* [Task item]: Pictures should be left out while the data beneath this task is written out word for word.

* [Exercise data]:
########################################

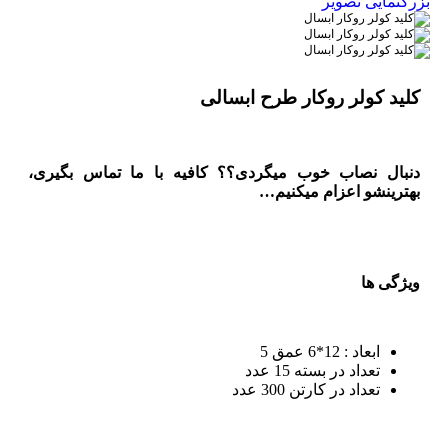
بزرگنمایی تصویر
كليد كولر روكار طرح ابسالی
دنبال نصاب خوب میگردی؟؟ کافیه با ما تماس بگیری،
بهترینشو اعزام میکنیم…
ویژگی ها
ابعاد : 12*6 عمق 5
تعداد در بسته 15 عدد
تعداد در کارتن 300 عدد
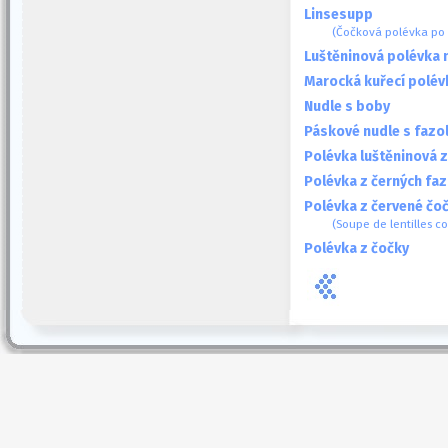
Linsesupp
(Čočková polévka po 
Luštěninová polévka 
Marocká kuřecí polév
Nudle s boby
Páskové nudle s fazo
Polévka luštěninová 
Polévka z černých fa
Polévka z červené čoč
(Soupe de lentilles c
Polévka z čočky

########################################

* [Answer space]:
بزرگنمایی تصویر
كليد كولر روكار طرح ابسالی
دنبال نصاب خوب میگردی؟؟ کافیه با ما تماس بگیری،
بهترینشو اعزام میکنیم…
ویژگی ها
ابعاد : 12*6 عمق 5
تعداد در بسته 15 عدد
تعداد در کارتن 300 عدد
Linsesupp
(Čočková polévka po 
Luštěninová polévka 
Marocká kuřecí polév
Nudle s boby
Páskové nudle s fazo
Polévka luštěninová 
Polévka z černých fa
Polévka z červené čoč
(Soupe de lentilles c
Polévka z čočky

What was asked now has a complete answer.